## Exercise objective
The records follow. Count the lines holding "КоАП" and give only the number.

-------

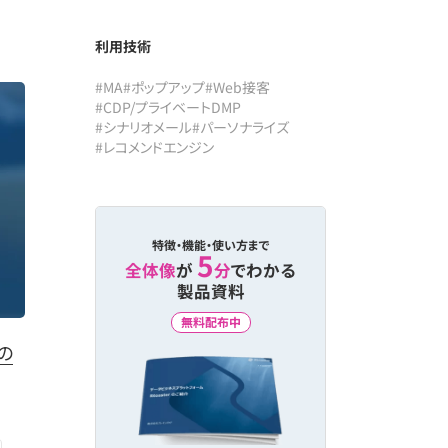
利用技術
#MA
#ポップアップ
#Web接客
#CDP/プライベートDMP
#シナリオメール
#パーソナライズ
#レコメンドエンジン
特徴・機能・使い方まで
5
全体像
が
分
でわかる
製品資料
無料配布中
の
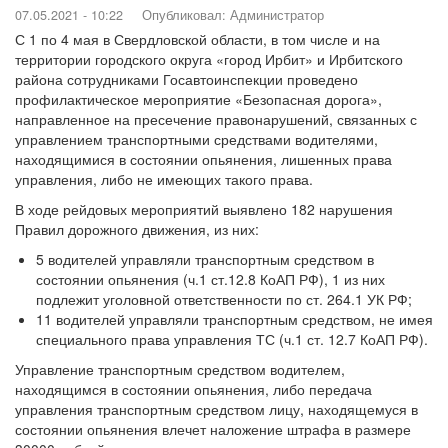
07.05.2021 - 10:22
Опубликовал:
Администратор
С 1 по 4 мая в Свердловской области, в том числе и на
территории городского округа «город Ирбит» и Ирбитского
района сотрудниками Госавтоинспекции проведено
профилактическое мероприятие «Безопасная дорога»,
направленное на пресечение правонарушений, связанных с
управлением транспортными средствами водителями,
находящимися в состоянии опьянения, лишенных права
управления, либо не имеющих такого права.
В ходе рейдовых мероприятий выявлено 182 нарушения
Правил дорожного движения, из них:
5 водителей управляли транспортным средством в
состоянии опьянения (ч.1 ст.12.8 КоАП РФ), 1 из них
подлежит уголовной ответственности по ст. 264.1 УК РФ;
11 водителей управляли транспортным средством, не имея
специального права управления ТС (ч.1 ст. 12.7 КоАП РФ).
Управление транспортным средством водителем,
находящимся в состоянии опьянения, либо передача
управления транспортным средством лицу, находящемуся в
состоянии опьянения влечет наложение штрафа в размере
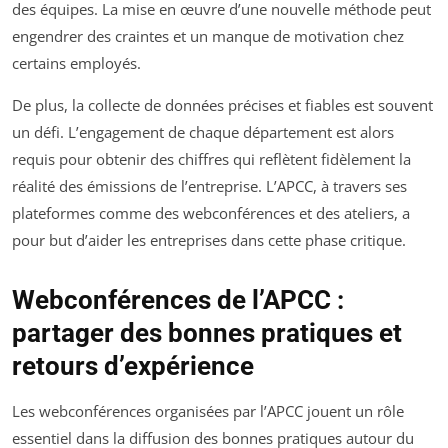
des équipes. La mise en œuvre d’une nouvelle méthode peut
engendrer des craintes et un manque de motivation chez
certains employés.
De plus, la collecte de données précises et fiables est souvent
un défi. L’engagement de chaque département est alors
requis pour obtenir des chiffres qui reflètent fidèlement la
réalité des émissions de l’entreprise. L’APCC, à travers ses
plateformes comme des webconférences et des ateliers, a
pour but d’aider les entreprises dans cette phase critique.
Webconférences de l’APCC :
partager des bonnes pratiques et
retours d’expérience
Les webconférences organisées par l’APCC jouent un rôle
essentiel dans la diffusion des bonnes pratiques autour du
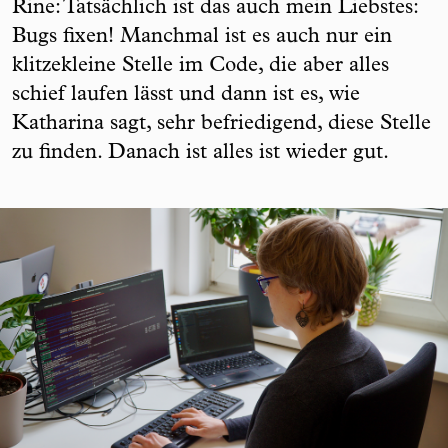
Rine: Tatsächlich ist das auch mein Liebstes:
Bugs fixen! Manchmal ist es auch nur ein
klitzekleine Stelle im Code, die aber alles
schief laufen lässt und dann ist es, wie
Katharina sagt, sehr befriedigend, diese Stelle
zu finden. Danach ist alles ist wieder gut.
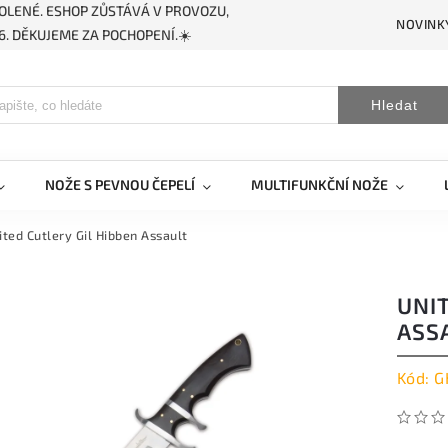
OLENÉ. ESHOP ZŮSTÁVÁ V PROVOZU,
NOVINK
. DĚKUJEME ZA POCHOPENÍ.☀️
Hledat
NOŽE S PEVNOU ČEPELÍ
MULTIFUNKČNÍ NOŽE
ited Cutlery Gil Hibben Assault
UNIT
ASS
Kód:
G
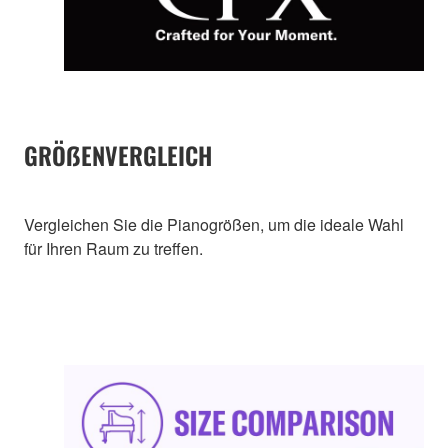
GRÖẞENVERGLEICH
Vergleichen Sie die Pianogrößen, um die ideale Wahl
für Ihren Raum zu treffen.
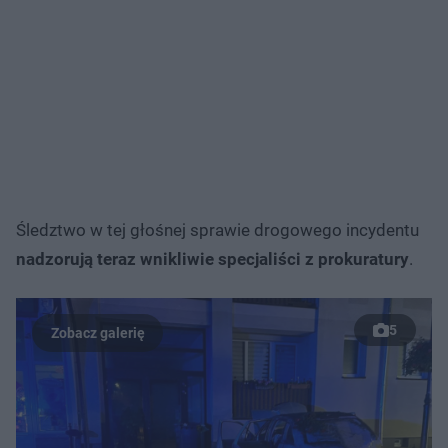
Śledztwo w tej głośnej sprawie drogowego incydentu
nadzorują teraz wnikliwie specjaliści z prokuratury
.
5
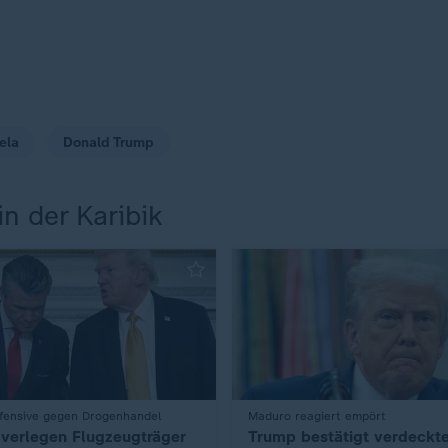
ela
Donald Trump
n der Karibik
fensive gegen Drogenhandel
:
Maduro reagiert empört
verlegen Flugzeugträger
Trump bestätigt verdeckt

-------

## Result of the exercise
2